US 6681863 B1
A method and device for preventing distribution of fire gases in a ventilating system that serves a number of fire compartments (15, 16), the ventilating air, during normal operating conditions, having a certain predetermined direction of flow at the inlet side and the outlet side of the fire compartments (15, 16). It is significant that when a predetermined lowest pressure drop is registered, for the ventilating air in the direction of flow, over a measuring spot at the inlet side or the outlet side, a blocking is effected of the flowing area of the ventilating air past the measuring spot.

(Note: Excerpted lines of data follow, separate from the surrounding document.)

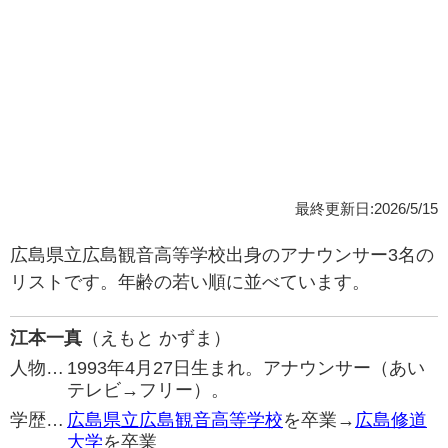
最終更新日:2026/5/15
広島県立広島観音高等学校出身のアナウンサー3名の
リストです。年齢の若い順に並べています。
江本一真
（えもと かずま）
人物…
1993年4月27日生まれ。アナウンサー（あい
テレビ→フリー）。
学歴…
広島県立広島観音高等学校
を卒業→
広島修道
大学
を卒業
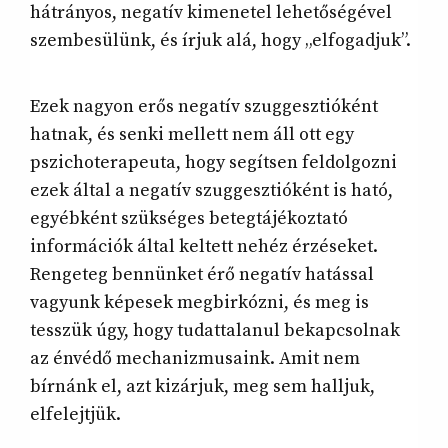
hátrányos, negatív kimenetel lehetőségével
szembesülünk, és írjuk alá, hogy „elfogadjuk”.
Ezek nagyon erős negatív szuggesztióként
hatnak, és senki mellett nem áll ott egy
pszichoterapeuta, hogy segítsen feldolgozni
ezek által a negatív szuggesztióként is ható,
egyébként szükséges betegtájékoztató
információk által keltett nehéz érzéseket.
Rengeteg bennünket érő negatív hatással
vagyunk képesek megbirkózni, és meg is
tesszük úgy, hogy tudattalanul bekapcsolnak
az énvédő mechanizmusaink. Amit nem
bírnánk el, azt kizárjuk, meg sem halljuk,
elfelejtjük.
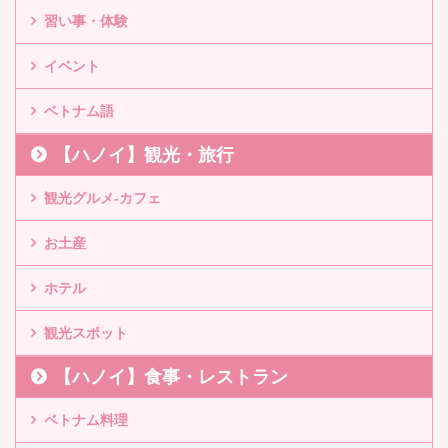
習い事・体験
イベント
ベトナム語
【ハノイ】観光・旅行
観光グルメ-カフェ
お土産
ホテル
観光スポット
【ハノイ】食事・レストラン
ベトナム料理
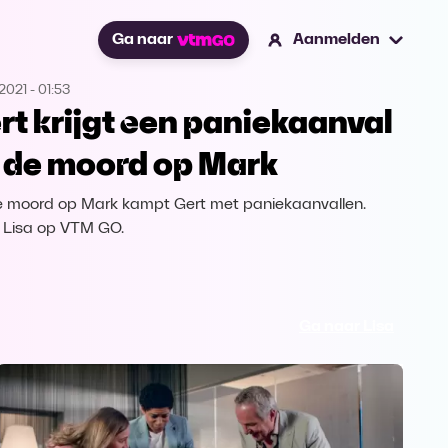
Ga naar
Aanmelden
2021
-
01:53
rt krijgt een paniekaanval
 de moord op Mark
 moord op Mark kampt Gert met paniekaanvallen.
k Lisa op VTM GO.
Ga naar Lisa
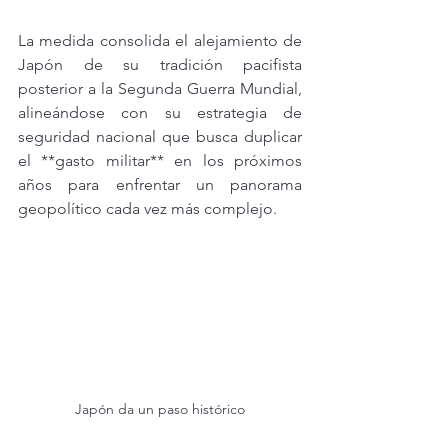
La medida consolida el alejamiento de 
Japón de su tradición pacifista 
posterior a la Segunda Guerra Mundial, 
alineándose con su estrategia de 
seguridad nacional que busca duplicar 
el **gasto militar** en los próximos 
años para enfrentar un panorama 
geopolítico cada vez más complejo.
Japón da un paso histórico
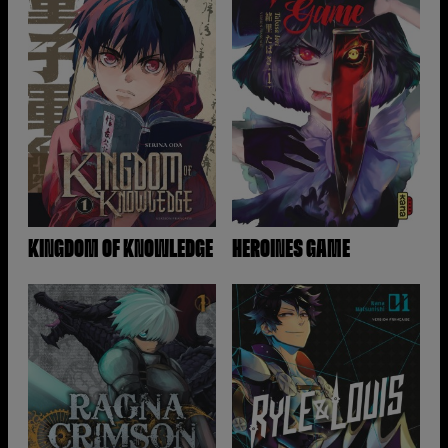
KINGDOM OF KNOWLEDGE
HEROINES GAME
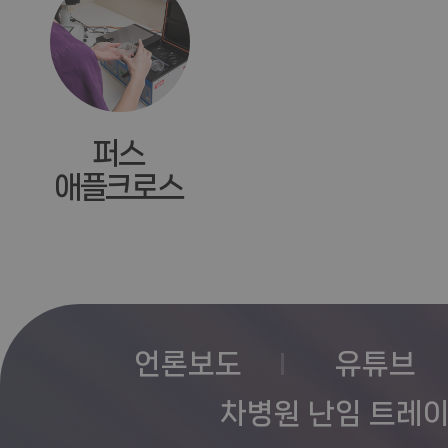
퍼스
애플크로스
언론보도
유튜브
차병원 난임 트레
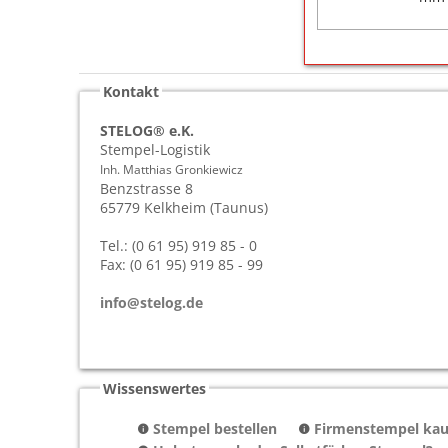
Kontakt
STELOG® e.K.
Stempel-Logistik
Inh. Matthias Gronkiewicz
Benzstrasse 8
65779
Kelkheim (Taunus)
Tel.: (0 61 95) 919 85 - 0
Fax: (0 61 95) 919 85 - 99
info@stelog.de
Wissenswertes
Stempel bestellen
Firmenstempel kauf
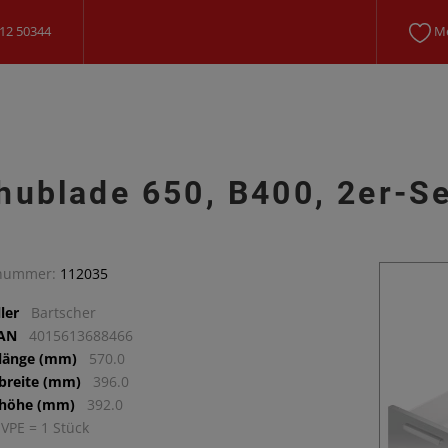
12 50344
Me
hublade 650, B400, 2er-S
lnummer:
112035
ler
Bartscher
EAN
4015613688466
llänge (mm)
570.0
lbreite (mm)
396.0
lhöhe (mm)
392.0
 VPE = 1 Stück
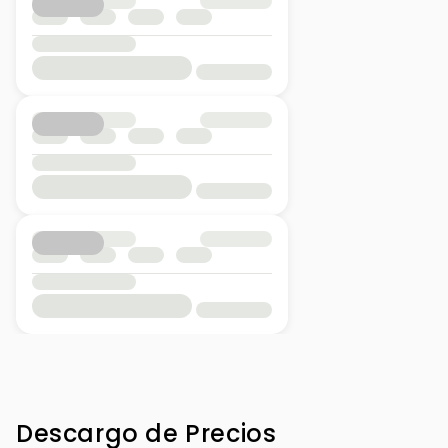
Descargo de Precios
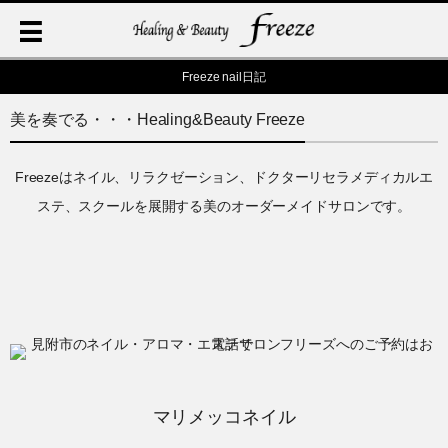
Freeze nail日記
美を奏でる・・・Healing&Beauty Freeze
Freezeはネイル、リラクゼーション、ドクターリセラメディカルエ
ステ、スクールを展開する美のオーダーメイドサロンです。
マリメッコネイル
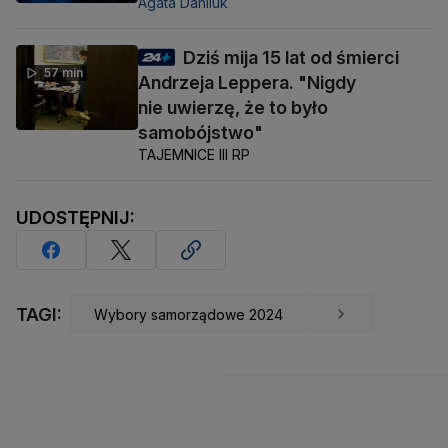
Agata Daniluk
Dziś mija 15 lat od śmierci
57 min
Andrzeja Leppera. "Nigdy
nie uwierzę, że to było
samobójstwo"
TAJEMNICE III RP
UDOSTĘPNIJ:
TAGI:
Wybory samorządowe 2024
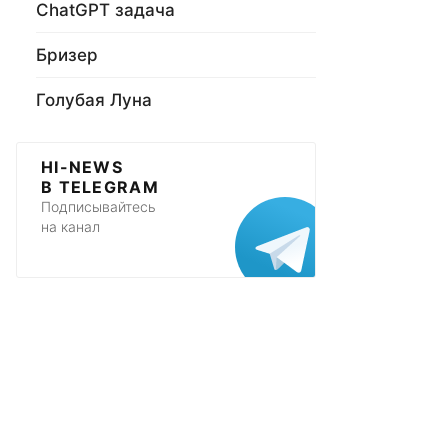
ChatGPT задача
Бризер
Голубая Луна
HI-NEWS
В TELEGRAM
Подписывайтесь
на канал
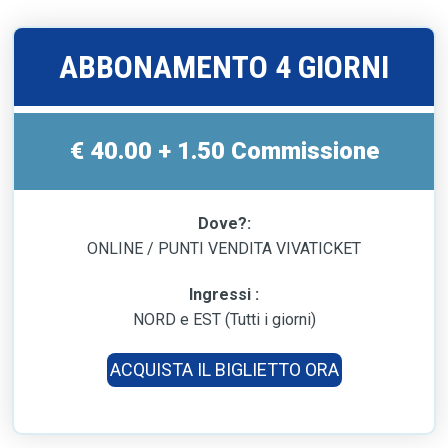
ABBONAMENTO 4 GIORNI
€ 40.00 + 1.50 Commissione
Dove?:
ONLINE / PUNTI VENDITA VIVATICKET
Ingressi :
NORD e EST (Tutti i giorni)
ACQUISTA IL BIGLIETTO ORA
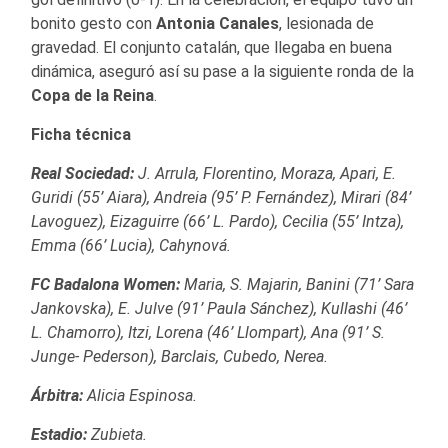
bonito gesto con
Antonia Canales
, lesionada de
gravedad.
El conjunto catalán, que llegaba en buena
dinámica, aseguró así su pase a la siguiente ronda de la
Copa de la Reina
.
Ficha técnica
Real Sociedad:
J. Arrula, Florentino, Moraza, Apari, E.
Guridi (55’ Aiara), Andreia (95’ P. Fernández), Mirari (84’
Lavoguez), Eizaguirre (66’ L. Pardo), Cecilia (55’ Intza),
Emma (66’ Lucia), Cahynová.
FC Badalona Women:
Maria, S. Majarin, Banini (71’ Sara
Jankovska), E. Julve (91’ Paula Sánchez), Kullashi (46’
L. Chamorro), Itzi, Lorena (46’ Llompart), Ana (91’ S.
Junge- Pederson), Barclais, Cubedo, Nerea.
Árbitra:
Alicia Espinosa.
Estadio:
Zubieta.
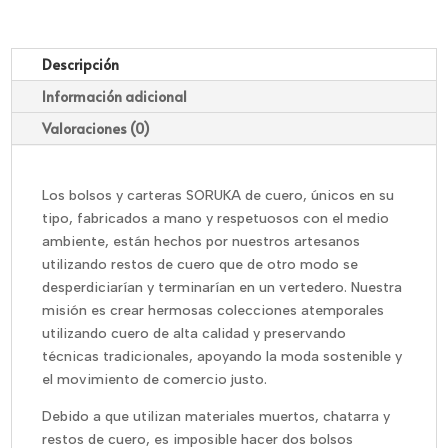
Descripción
Información adicional
Valoraciones (0)
Los bolsos y carteras SORUKA de cuero, únicos en su
tipo, fabricados a mano y respetuosos con el medio
ambiente, están hechos por nuestros artesanos
utilizando restos de cuero que de otro modo se
desperdiciarían y terminarían en un vertedero. Nuestra
misión es crear hermosas colecciones atemporales
utilizando cuero de alta calidad y preservando
técnicas tradicionales, apoyando la moda sostenible y
el movimiento de comercio justo.
Debido a que utilizan materiales muertos, chatarra y
restos de cuero, es imposible hacer dos bolsos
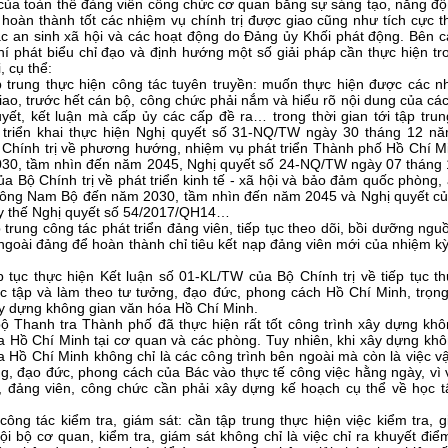
 của toàn thể đảng viên công chức cơ quan bằng sự sáng tạo, năng độn
 hoàn thành tốt các nhiệm vụ chính trị được giao cũng như tích cực t
ác an sinh xã hội và các hoạt động do Đảng ủy Khối phát động. Bên c
í phát biểu chỉ đạo và định hướng một số giải pháp cần thực hiện tr
, cụ thể:
p trung thực hiện công tác tuyên truyền: muốn thực hiện được các n
ao, trước hết cán bộ, công chức phải nắm và hiểu rõ nội dung của các 
uyết, kết luận mà cấp ủy các cấp đề ra… trong thời gian tới tập trun
, triển khai thực hiện Nghị quyết số 31-NQ/TW ngày 30 tháng 12 n
 Chính trị về phương hướng, nhiệm vụ phát triển Thành phố Hồ Chí M
30, tầm nhìn đến năm 2045, Nghị quyết số 24-NQ/TW ngày 07 tháng
a Bộ Chính trị về phát triển kinh tế - xã hội và bảo đảm quốc phòng,
ông Nam Bộ đến năm 2030, tầm nhìn đến năm 2045 và Nghị quyết c
ay thế Nghị quyết số 54/2017/QH14…
 trung công tác phát triển đảng viên, tiếp tục theo dõi, bồi dưỡng ng
ngoài đảng để hoàn thành chỉ tiêu kết nạp đảng viên mới của nhiệm kỳ
p tục thực hiện Kết luận số 01-KL/TW của Bộ Chính trị về tiếp tục t
ọc tập và làm theo tư tưởng, đạo đức, phong cách Hồ Chí Minh, trọng
ây dựng không gian văn hóa Hồ Chí Minh.
ộ Thanh tra Thành phố đã thực hiện rất tốt công trình xây dựng khô
a Hồ Chí Minh tại cơ quan và các phòng. Tuy nhiên, khi xây dựng khô
a Hồ Chí Minh không chỉ là các công trình bên ngoài mà còn là việc v
ng, đạo đức, phong cách của Bác vào thực tế công việc hằng ngày, vì 
, đảng viên, công chức cần phải xây dựng kế hoạch cụ thể về học t
công tác kiểm tra, giám sát: cần tập trung thực hiện việc kiểm tra, 
ội bộ cơ quan, kiểm tra, giám sát không chỉ là việc chỉ ra khuyết đi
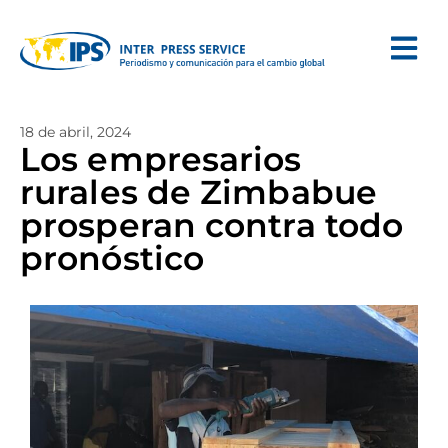
18 de abril, 2024
Los empresarios
rurales de Zimbabue
prosperan contra todo
pronóstico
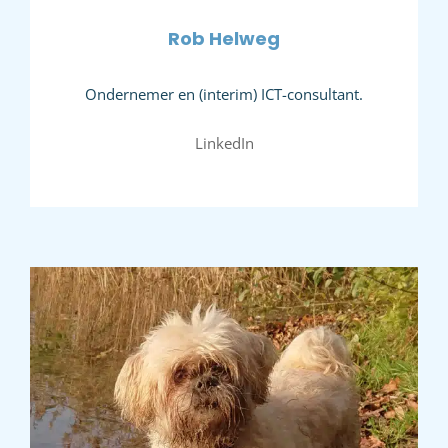
Rob Helweg
Ondernemer en (interim) ICT-consultant.
LinkedIn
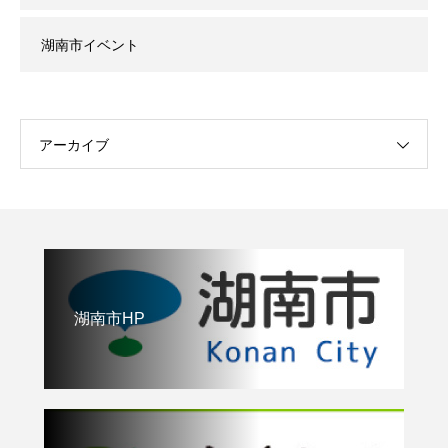
湖南市イベント
アーカイブ
湖南市HP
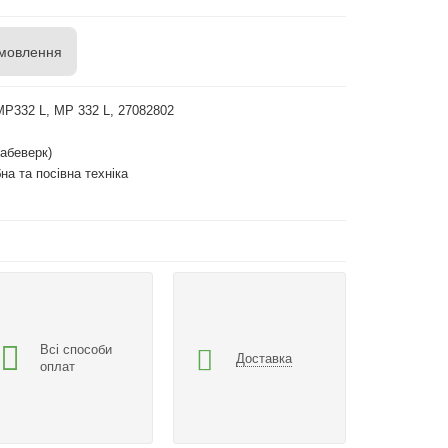
мовлення
MP332 L, MP 332 L, 27082802
абеверк)
на та посівна техніка
Всі способи
Доставка
оплат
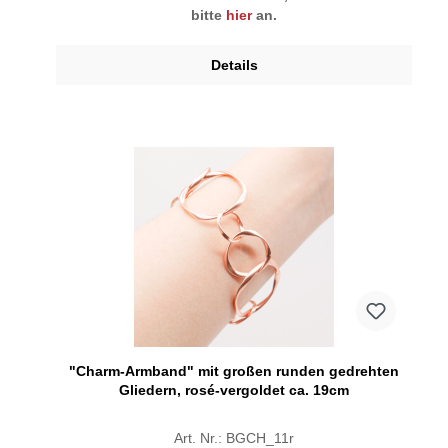
bitte
hier
an.
Details
"Charm-Armband" mit großen runden gedrehten
Gliedern, rosé-vergoldet ca. 19cm
Art. Nr.: BGCH_11r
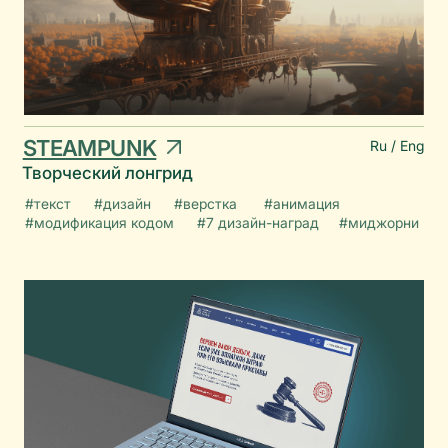
ЮРИСТЫ БИЗНЕСУ
Многостраничный сайт для юриста
#текст
#дизайн
#верстка
#анимация
#модификация кодом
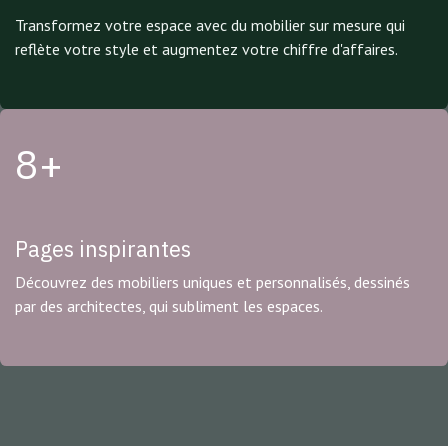
Transformez votre espace avec du mobilier sur mesure qui
reflète votre style et augmentez votre chiffre d'affaires.
8+
Pages inspirantes
Découvrez des mobiliers uniques et personnalisés, dessinés
par des architectes, qui subliment les espaces.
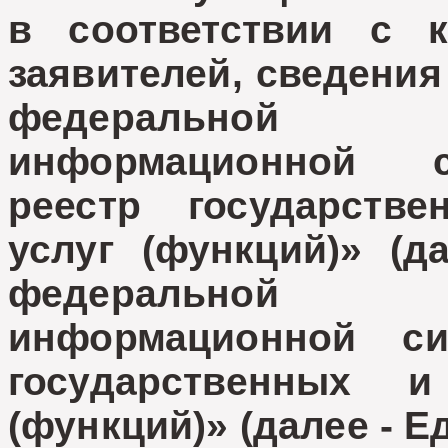
в соответствии с к
заявителей, сведения
федеральной 
информационной 
реестр государств
услуг (функций)» (д
федеральной 
информационной с
государственных 
(функций)» (далее - Е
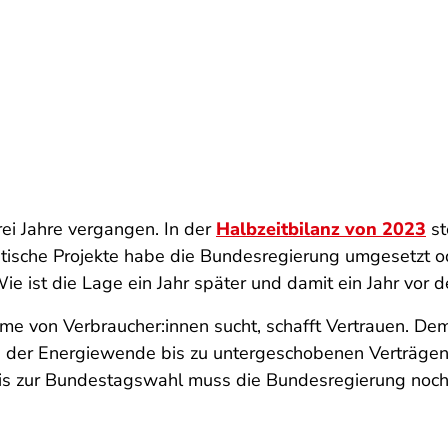
ei Jahre vergangen. In der
Halbzeitbilanz von 2023
st
itische Projekte habe die Bundesregierung umgesetzt o
 ist die Lage ein Jahr später und damit ein Jahr vor 
me von Verbraucher:innen sucht, schafft Vertrauen. Dem
der Energiewende bis zu untergeschobenen Verträgen g
bis zur Bundestagswahl muss die Bundesregierung noch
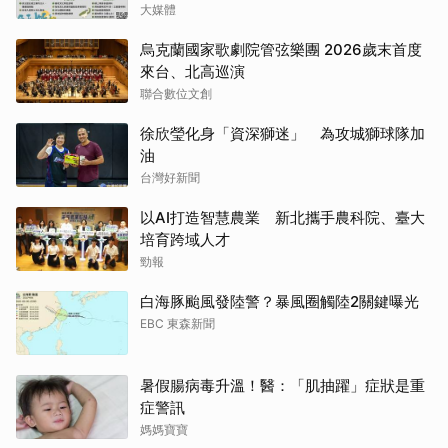
大媒體
烏克蘭國家歌劇院管弦樂團 2026歲末首度
來台、北高巡演
聯合數位文創
徐欣瑩化身「資深獅迷」 為攻城獅球隊加
油
台灣好新聞
以AI打造智慧農業 新北攜手農科院、臺大
培育跨域人才
勁報
白海豚颱風發陸警？暴風圈觸陸2關鍵曝光
EBC 東森新聞
暑假腸病毒升溫！醫：「肌抽躍」症狀是重
症警訊
媽媽寶寶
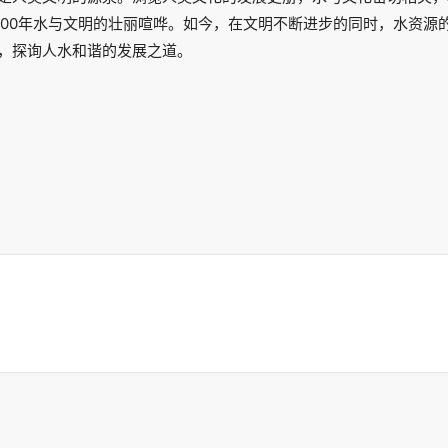
000年水与文明的壮丽喧哗。如今，在文明不断进步的同时，水资源
，探询人水和谐的发展之道。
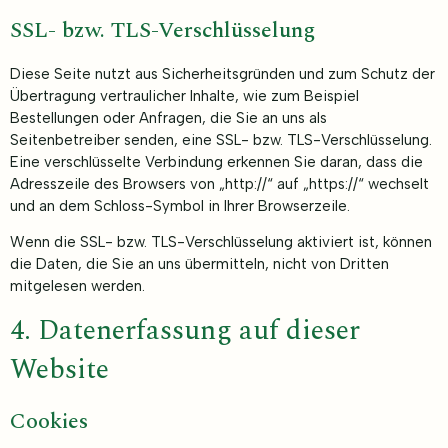
SSL- bzw. TLS-Verschlüsselung
Diese Seite nutzt aus Sicherheitsgründen und zum Schutz der
Übertragung vertraulicher Inhalte, wie zum Beispiel
Bestellungen oder Anfragen, die Sie an uns als
Seitenbetreiber senden, eine SSL- bzw. TLS-Verschlüsselung.
Eine verschlüsselte Verbindung erkennen Sie daran, dass die
Adresszeile des Browsers von „http://“ auf „https://“ wechselt
und an dem Schloss-Symbol in Ihrer Browserzeile.
Wenn die SSL- bzw. TLS-Verschlüsselung aktiviert ist, können
die Daten, die Sie an uns übermitteln, nicht von Dritten
mitgelesen werden.
4. Datenerfassung auf dieser
Website
Cookies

1. Device for preventing distribution of fire gases in a ventilating system that serves a number of fire compartments having an inlet side and an outlet side, said ventilating system comprising inlet ducts for supplying ventilating air to the fire compartments and outlet ducts to exhaust ventilating air from the fire compartments, such that the ventilating air, during normal operating conditions, has a certain predetermined direction of flow at the inlet side and the outlet side of said fire compartments;
valve means being provided in the inlet ducts and the outlet ducts in connection with said fire compartments;
said valve means comprising means for regulating a flowing area of the ventilating air;
wherein the device comprises means for registering, over a measuring spot in connection with said flowing area regulating means, an instantaneous pressure drop of the ventilating air in said predetermined direction of flow, and operating means for each flowing area regulating means; said operating means, in connection with registration of a predetermined lowest pressure drop for the ventilating air over said measuring spot, being adapted to actuate the adherent area regulating means to block the flowing area of the ventilating air past said measuring spot.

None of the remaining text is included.